New research has shown that it is possible to estimate the age of an elephant over large distances based the low frequency sounds of their voice.
A paper published in Bioacoustics explains how researchers have been able to estimate the age of an elephant based on its vocal sounds. Results showed that they could distinguish infants, calves, juveniles, and adults with 70% accuracy and youngsters (infants/calves) from adults with 95% accuracy. The call feature that was most useful for doing this was overall frequency — not surprisingly, since vocal frequency usually decreases as an animal grows larger.
The need to control and monitor elephant populations is evident everywhere because poaching, human disturbances, habitat loss and the resulting human-elephant conflict pose serious threats to elephant populations worldwide.

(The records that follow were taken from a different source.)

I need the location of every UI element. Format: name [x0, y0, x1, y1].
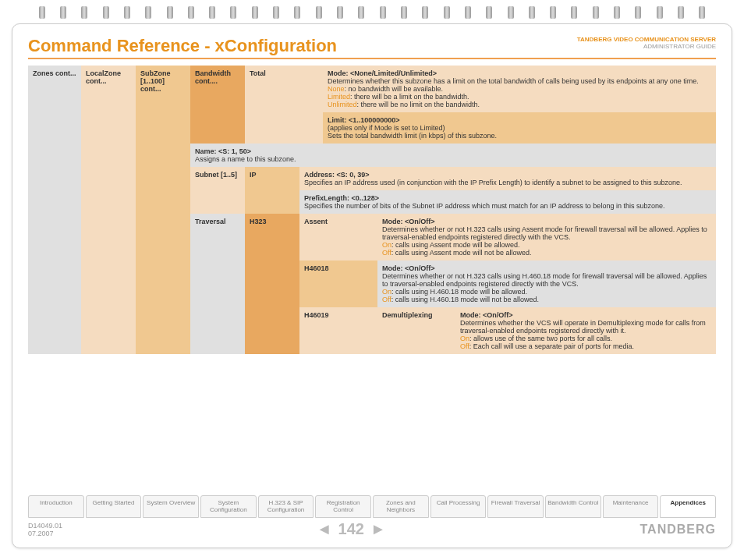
prev-arrow-icon[interactable]: ◄: [317, 520, 332, 538]
tab-registration-control[interactable]: Registration Control: [315, 495, 371, 518]
next-arrow-icon[interactable]: ►: [370, 520, 386, 538]
config-table: Zones cont... LocalZone cont... SubZone …: [28, 66, 716, 354]
col-zones: Zones cont...: [28, 66, 81, 354]
h46019-desc: Mode: <On/Off> Determines whether the VC…: [455, 307, 716, 354]
page-number: 142: [338, 520, 364, 538]
assent-desc: Mode: <On/Off> Determines whether or not…: [377, 214, 716, 261]
subnet-address: Address: <S: 0, 39> Specifies an IP addr…: [299, 167, 716, 190]
param-name: Name: <S: 1, 50> Assigns a name to this …: [190, 144, 716, 167]
tab-introduction[interactable]: Introduction: [28, 495, 84, 518]
col-subzone: SubZone [1..100] cont...: [136, 66, 190, 354]
pager: ◄ 142 ►: [317, 520, 386, 538]
param-demux: Demultiplexing: [377, 307, 455, 354]
h46018-desc: Mode: <On/Off> Determines whether or not…: [377, 261, 716, 307]
param-h323: H323: [245, 214, 299, 354]
page-card: Command Reference - xConfiguration TANDB…: [12, 23, 732, 548]
param-assent: Assent: [299, 214, 377, 261]
page-title: Command Reference - xConfiguration: [28, 36, 337, 56]
tab-getting-started[interactable]: Getting Started: [86, 495, 142, 518]
header-right: TANDBERG VIDEO COMMUNICATION SERVER ADMI…: [577, 36, 716, 50]
col-localzone: LocalZone cont...: [81, 66, 136, 354]
subnet-prefix: PrefixLength: <0..128> Specifies the num…: [299, 190, 716, 214]
param-ip: IP: [245, 167, 299, 214]
header: Command Reference - xConfiguration TANDB…: [28, 36, 716, 59]
spiral-binding: [0, 6, 744, 19]
brand-logo: TANDBERG: [640, 523, 716, 537]
tab-bandwidth-control[interactable]: Bandwidth Control: [545, 495, 601, 518]
tab-zones-and-neighbors[interactable]: Zones and Neighbors: [373, 495, 429, 518]
col-bandwidth: Bandwidth cont....: [190, 66, 245, 144]
param-subnet: Subnet [1..5]: [190, 167, 245, 214]
tab-firewall-traversal[interactable]: Firewall Traversal: [487, 495, 544, 518]
tab-maintenance[interactable]: Maintenance: [603, 495, 659, 518]
param-h46018: H46018: [299, 261, 377, 307]
footer: D14049.01 07.2007 ◄ 142 ► TANDBERG: [28, 520, 716, 538]
tab-h-sip-configuration[interactable]: H.323 & SIP Configuration: [258, 495, 314, 518]
param-total: Total: [245, 66, 323, 144]
tab-system-configuration[interactable]: System Configuration: [200, 495, 257, 518]
doc-info: D14049.01 07.2007: [28, 522, 62, 537]
tab-system-overview[interactable]: System Overview: [143, 495, 199, 518]
total-limit: Limit: <1..100000000> (applies only if M…: [323, 112, 716, 144]
param-h46019: H46019: [299, 307, 377, 354]
param-traversal: Traversal: [190, 214, 245, 354]
tab-appendices[interactable]: Appendices: [660, 495, 716, 518]
tab-call-processing[interactable]: Call Processing: [430, 495, 487, 518]
total-mode: Mode: <None/Limited/Unlimited> Determine…: [323, 66, 716, 112]
col-rest: Bandwidth cont.... Total Mode: <None/Lim…: [190, 66, 716, 354]
nav-tabs: IntroductionGetting StartedSystem Overvi…: [28, 495, 716, 518]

Acoustic recordings are an efficient way (apart from cost-intensive and invasive global positioning system (GPS) and satellite tracking) to sample populations and to obtain reliable estimates of species occurrence and potential abundance.
Elephants produce powerful sounds with frequencies in the infrasonic range, called ‘rumbles’. They are largely below the range of human hearing yet can travel distances of up to several kilometres. Elephants are ideally suited for acoustic monitoring even in dense forests. It has been known that these sounds could be used to count elephants remotely but not determine the age, until now.
“That elephants produce these incredibly low frequency sounds which travel across many kilometres is amazing enough. But what’s even more amazing is that these sounds can be used to assess not just the number, but the ages, of elephants over large distances. That’s a powerful tool for conservation, and one that’s less invasive and more cost effective than other methods, such as radio-tagging,” said Andrew Horn, American Editor of Bioacoustics, Dalhousie University, Canada.
The researchers statistically analysed the frequency patterns of calls given by different individuals. Identifying which individual is calling in a group of elephants is extremely hard, but the researchers managed by watching the elephants carefully, noting when they opened their mouths or gave other signs of calling.
Automated extraction of a fundamental frequency (the lowest frequency of a periodic waveform) from an audio signal is a challenging task. Noise often masks the frequency contours, making the contours difficult to detect and track automatically. In noisy recordings, the features were unable to detect the fundamental frequency robustly and generated false estimates.
Conservationists might now be able to monitor not only the number, but also the demographics, of elephant groups over large distances.